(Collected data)

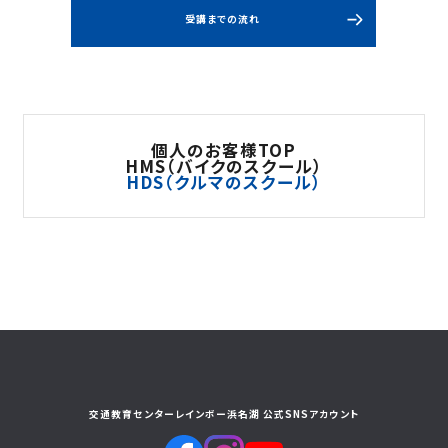
受講までの流れ
個人のお客様TOP
HMS（バイクのスクール）
HDS（クルマのスクール）
交通教育センターレインボー浜名湖 公式SNSアカウント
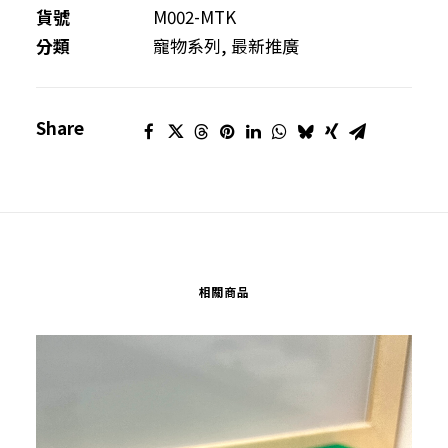
-
貨號
M002-MTK
風
分類
寵物系列
,
最新推廣
乾
無
Share
激
素
鴨
胸
(50g)
數
相關商品
量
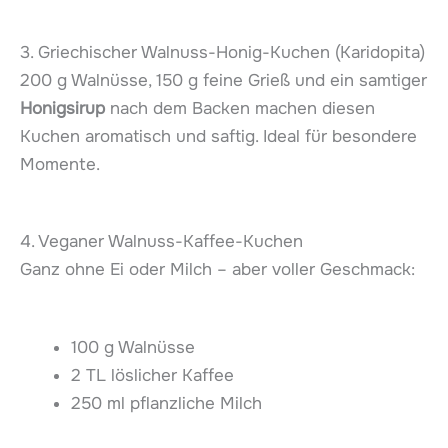
3. Griechischer Walnuss-Honig-Kuchen (Karidopita)
200 g Walnüsse, 150 g feine Grieß und ein samtiger
Honigsirup
nach dem Backen machen diesen
Kuchen aromatisch und saftig. Ideal für besondere
Momente.
4. Veganer Walnuss-Kaffee-Kuchen
Ganz ohne Ei oder Milch – aber voller Geschmack:
100 g Walnüsse
2 TL löslicher Kaffee
250 ml pflanzliche Milch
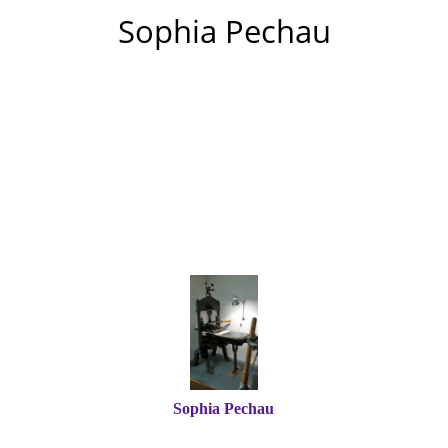
Sophia Pechau
Sophia Pechau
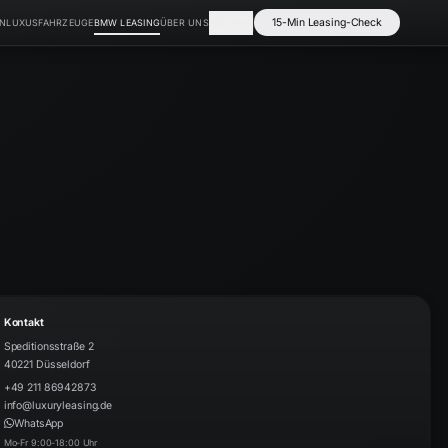
15-Min Leasing-Check
EN
LUXUSFAHRZEUGE
BMW LEASING
ÜBER UNS
KONTAKT
Kontakt
Speditionsstraße 2
40221
Düsseldorf
​+49 211 86942873
info@luxuryleasing.de
WhatsApp
Mo-Fr 9:00-18:00 Uhr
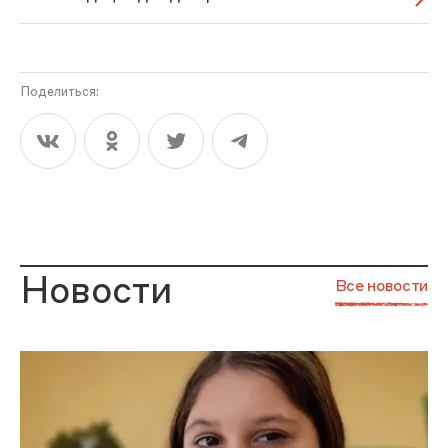
Поделиться:
Новости
Все новости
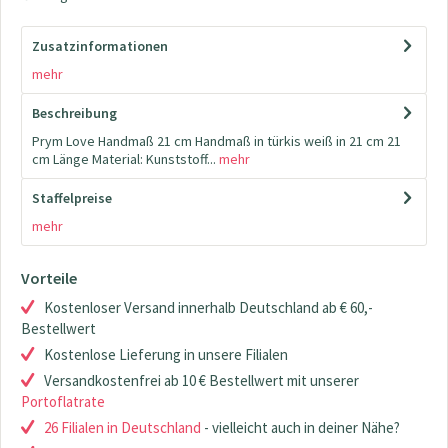
Zusatzinformationen
mehr
Beschreibung
Prym Love Handmaß 21 cm Handmaß in türkis weiß in 21 cm 21
cm Länge Material: Kunststoff...
mehr
Staffelpreise
mehr
Vorteile
Kostenloser Versand innerhalb Deutschland ab € 60,-
Bestellwert
Kostenlose Lieferung in unsere Filialen
Versandkostenfrei ab 10 € Bestellwert mit unserer
Portoflatrate
26 Filialen in Deutschland
- vielleicht auch in deiner Nähe?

THE TASK = Without including any pictures, copy every line above exactly.

SOLUTION FOR THIS PROBLEM =
受講までの流れ
個人のお客様TOP
HMS（バイクのスクール）
HDS（クルマのスクール）
交通教育センターレインボー浜名湖 公式SNSアカウント
-
貨號
M002-MTK
風
分類
寵物系列
,
最新推廣
乾
無
Share
激
素
鴨
胸
(50g)
數
相關商品
量
3. Griechischer Walnuss-Honig-Kuchen (Karidopita)
200 g Walnüsse, 150 g feine Grieß und ein samtiger
Honigsirup
nach dem Backen machen diesen
Kuchen aromatisch und saftig. Ideal für besondere
Momente.
4. Veganer Walnuss-Kaffee-Kuchen
Ganz ohne Ei oder Milch – aber voller Geschmack:
100 g Walnüsse
2 TL löslicher Kaffee
250 ml pflanzliche Milch
Sophia Pechau
Sophia Pechau
15-Min Leasing-Check
EN
LUXUSFAHRZEUGE
BMW LEASING
ÜBER UNS
KONTAKT
Kontakt
Speditionsstraße 2
40221
Düsseldorf
​+49 211 86942873
info@luxuryleasing.de
WhatsApp
Mo-Fr 9:00-18:00 Uhr
Поделиться:
Новости
Все новости
Zusatzinformationen
mehr
Beschreibung
Prym Love Handmaß 21 cm Handmaß in türkis weiß in 21 cm 21
cm Länge Material: Kunststoff...
mehr
Staffelpreise
mehr
Vorteile
Kostenloser Versand innerhalb Deutschland ab € 60,-
Bestellwert
Kostenlose Lieferung in unsere Filialen
Versandkostenfrei ab 10 € Bestellwert mit unserer
Portoflatrate
26 Filialen in Deutschland
- vielleicht auch in deiner Nähe?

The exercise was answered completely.